The trans-Tasman travel arrangement allows Australian and New Zealand citizens to work and live in each other’s country with minimal restriction and is seen as being a key part of the closer economic arrangement (CER) between the two countries. This arrangement has its origins back to 1920 and predates the CER agreement between the two countries in by over six decades. The travel arrangement and the CER agreement, is also complemented by a comprehensive double tax agreement (DTA) and social security agreement (SSA) between the two countries.The trans-Tasman travel arrangement was of little significance until the late 1960s when a significant pattern of migration emerged of New Zealand citizens to Australia. It has been estimated that by 2012 over 648,000 New Zealand citizens lived in Australia.The trans-Tasman travel arrangement underwent a significant modification when in 2001 Australia unilaterally enacted a new category of non-immigrant visa for New Zealand citizens settling there. While the basic principle of allowing New Zealand citizens the right to work and live in Australia with minimal restriction remained, migrants after February 2001 are no longer treated as permanent residents of Australia and are ineligible for a wide range of social assistance irrespective of the time they are resident in Australia. Nor are they eligible to apply for Australian citizenship unless they qualify for permanent residence status. Thus New Zealand citizens who have settled in Australia since 2001 remain essentially “guest” workers on an indefinite basis.This paper examines the fiscal impact arising from the trans-Tasman travel arrangement after the changes in 2001. It is suggested in this paper that the existing frame works underpinning the social security and income tax agreements between the two countries are inconsistent with the changes unilaterally made by Australia in 2001 to the trans-Tasman travel arrangement. The effects of these current policy settings mean that New Zealand citizens must return to New Zealand if they are in need of social assistance with the cost borne by the New Zealand taxpayer. Longer term if CER is to achieve the benefits sought from a single market, a more coordinated and bilaterally negotiated approach to tax, social security and labour movement needs to be adopted.
跨塔斯曼旅游安排的财政影响:成本太高了吗?
跨塔斯曼岛旅行安排允许澳大利亚和新西兰公民在对方国家工作和生活,限制最小,被视为两国之间更紧密的经济安排(CER)的关键部分。
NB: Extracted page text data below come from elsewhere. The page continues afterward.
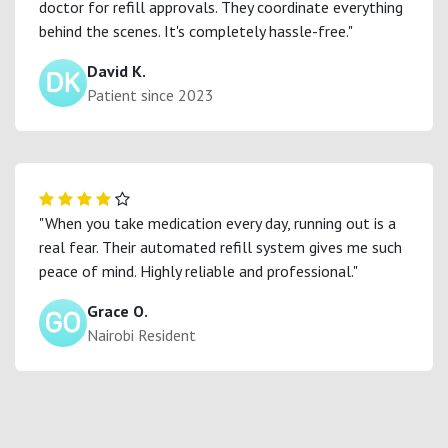
doctor for refill approvals. They coordinate everything
behind the scenes. It's completely hassle-free."
David K.
Patient since 2023
"When you take medication every day, running out is a
real fear. Their automated refill system gives me such
peace of mind. Highly reliable and professional."
Grace O.
Nairobi Resident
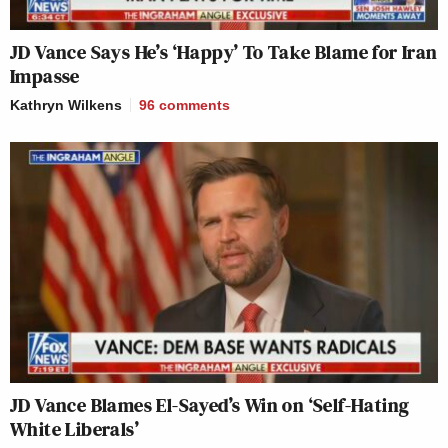
JD Vance Says He’s ‘Happy’ To Take Blame for Iran
Impasse
Kathryn Wilkens
96
comments
JD Vance Blames El-Sayed’s Win on ‘Self-Hating
White Liberals’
这一安排的起源可以追溯到1920年,比两国之间的CER协议早了60多年。除了旅游安排和CER协议外,两国还签署了全面的避免双重征税协议(DTA)和社会保障协议(SSA)。在20世纪60年代末之前,跨塔斯曼岛的旅行安排意义不大,当时出现了新西兰公民向澳大利亚移民的重要模式。据估计,到2012年,超过64.8万新西兰公民居住在澳大利亚。2001年,澳大利亚单方面为在塔斯曼岛定居的新西兰公民颁布了一项新的非移民签证,这对跨塔斯曼岛旅行安排进行了重大修改。虽然允许新西兰公民在最低限度限制下在澳大利亚工作和生活的基本原则仍然存在,但2001年2月以后的移民不再被视为澳大利亚的永久居民,而且无论他们在澳大利亚居住的时间长短,都没有资格获得各种社会援助。他们也没有资格申请澳大利亚公民身份,除非他们有资格获得永久居留身份。因此,自2001年以来在澳大利亚定居的新西兰公民基本上仍是无限期的“客工”。本文考察了2001年跨塔斯曼旅游安排变化后的财政影响。本文认为,支撑两国之间社会保障和所得税协议的现有框架与澳大利亚在2001年单方面对跨塔斯曼旅行安排所做的改变不一致。这些现行政策的影响意味着,如果新西兰公民需要社会援助,费用由新西兰纳税人承担,他们必须返回新西兰。长期来看,如果CER要实现从单一市场寻求的好处,就需要在税收、社会保障和劳工流动方面采取更加协调和双边谈判的办法。
本文章由计算机程序翻译,如有差异,请以英文原文为准。